4.6. Materials to be Supplied.
------------------------
(a) All materials supplied and to be supplied to the Investors by
the Company are true, accurate and complete documents, including, but not
limited to, the Certificate of Incorporation and By-laws of the Company, as
amended to date, a list of stockholders of the Company, and any and all other
documents.
(b) All stockholders shown on the stockholders' list of the
Company referred to above are the proper owners thereof, and there are no
stockholders who are not shown on said list.
4.7. Information.
-----------
(a) The Company has delivered to the Investors true, accurate and
complete copies of the Company's Annual Report on Form 10-KSB for the fiscal
year ended December 31, 2001, and Quarterly Reports on Form 10-QSB for the
quarters ended March 31, 2002, June 30, 2002 and September 30, 2002 (the "SEC
5
Documents"). None of the SEC Documents nor any other form, statement, notice,
report or document filed by the Company with the Securities and Exchange
Commission ("SEC") prior to the date hereof contained, as of their respective
dates, any untrue statement of a material fact or omitted to state a material
fact necessary in order to make the statements contained therein not misleading.

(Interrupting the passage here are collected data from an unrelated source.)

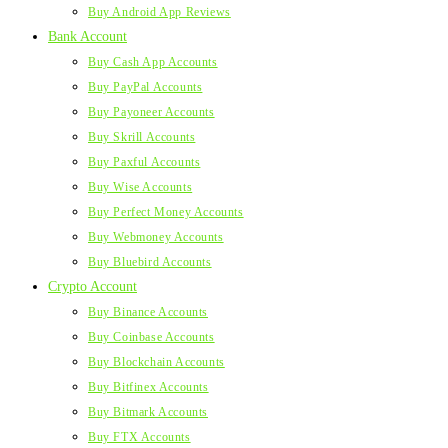
Buy Android App Reviews
Bank Account
Buy Cash App Accounts
Buy PayPal Accounts
Buy Payoneer Accounts
Buy Skrill Accounts
Buy Paxful Accounts
Buy Wise Accounts
Buy Perfect Money Accounts
Buy Webmoney Accounts
Buy Bluebird Accounts
Crypto Account
Buy Binance Accounts
Buy Coinbase Accounts
Buy Blockchain Accounts
Buy Bitfinex Accounts
Buy Bitmark Accounts
Buy FTX Accounts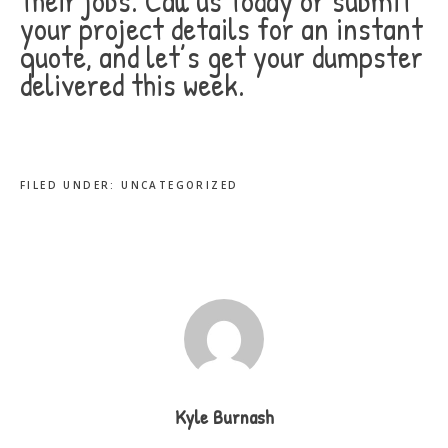
their jobs. Call us today or submit
your project details for an instant
quote, and let’s get your dumpster
delivered this week.
FILED UNDER:
UNCATEGORIZED
Kyle Burnash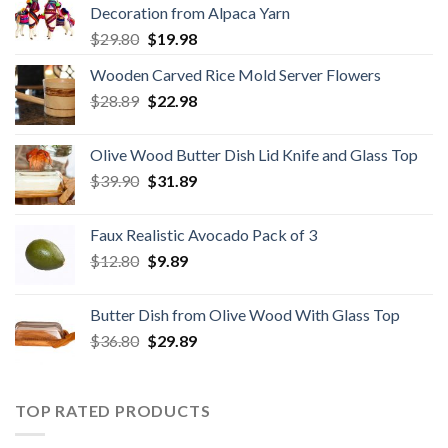
Decoration from Alpaca Yarn
Original
Current
$
29.80
$
19.98
price
price
Wooden Carved Rice Mold Server Flowers
was:
is:
Original
Current
$
28.89
$29.80.
$
22.98
$19.98.
price
price
was:
is:
Olive Wood Butter Dish Lid Knife and Glass Top
$28.89.
$22.98.
Original
Current
$
39.90
$
31.89
price
price
was:
is:
Faux Realistic Avocado Pack of 3
$39.90.
$31.89.
Original
Current
$
12.80
$
9.89
price
price
was:
is:
Butter Dish from Olive Wood With Glass Top
$12.80.
$9.89.
Original
Current
$
36.80
$
29.89
price
price
was:
is:
$36.80.
$29.89.
TOP RATED PRODUCTS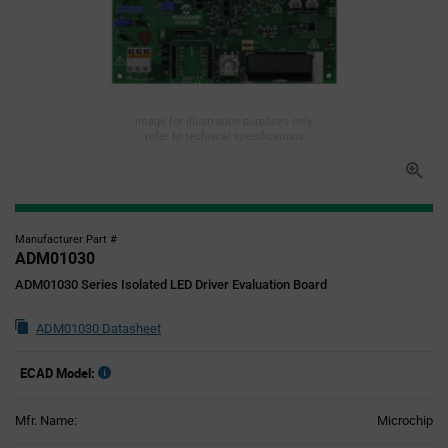
Image for illustration purposes only,
refer to technical specifications
Manufacturer Part #
ADM01030
ADM01030 Series Isolated LED Driver Evaluation Board
ADM01030 Datasheet
ECAD Model:
Mfr. Name:
Microchip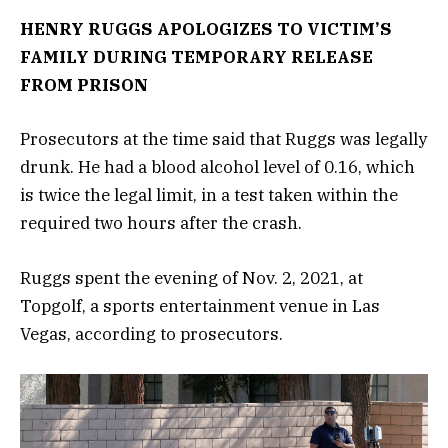
HENRY RUGGS APOLOGIZES TO VICTIM’S
FAMILY DURING TEMPORARY RELEASE
FROM PRISON
Prosecutors at the time said that Ruggs was legally
drunk. He had a blood alcohol level of 0.16, which
is twice the legal limit, in a test taken within the
required two hours after the crash.
Ruggs spent the evening of Nov. 2, 2021, at
Topgolf, a sports entertainment venue in Las
Vegas, according to prosecutors.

(b) The Company has not filed, and nothing has occurred with
respect to which the Company would be required to file, any report on Form 8-K
since September 30, 2002. Prior to and until the Closing, the Company will
provide to the Investors copies of any and all reports filed by the Company
after September 30, 2002 with the SEC and any and all reports or notices
delivered to the stockholders of the Company concurrently with the filing or
delivery thereof.
4.8. Financial Statements.
--------------------
The balance sheets, and statements of operations, cash flows and
shareholders' equity contained in the SEC Documents have been prepared in
accordance with generally accepted accounting principles applied on a basis
consistent with prior periods (and, in the case of unaudited financial
information, on a basis consistent with year-end audits). The financial
statements included in the Company's Annual Reports on Form 10-KSB filed with
the SEC are as audited by, and include the related opinions of, Baron
Accountancy Corp., the Company's independent certified public accountants. The
financial information included in the Company's Quarterly Reports on Form 10-QSB
filed with the SEC are unaudited, but reflect all adjustments (including
normally recurring accounts) which the Company considers necessary for a fair
presentation of such information.
4.9. Disclosure.
----------
There is no fact relating to the Company that the Company has not
disclosed to the Investors in writing which materially and adversely affects
nor, insofar as the Company can now foresee, will materially and adversely
affect, the condition (financial or otherwise) of the Company. No representation
or warranty by the Company herein and no information disclosed in the disclosure
schedules and exhibits hereto by the Company contains any untrue statement of a
material fact or omits to state a material fact necessary to make the statements
contained herein or therein not misleading.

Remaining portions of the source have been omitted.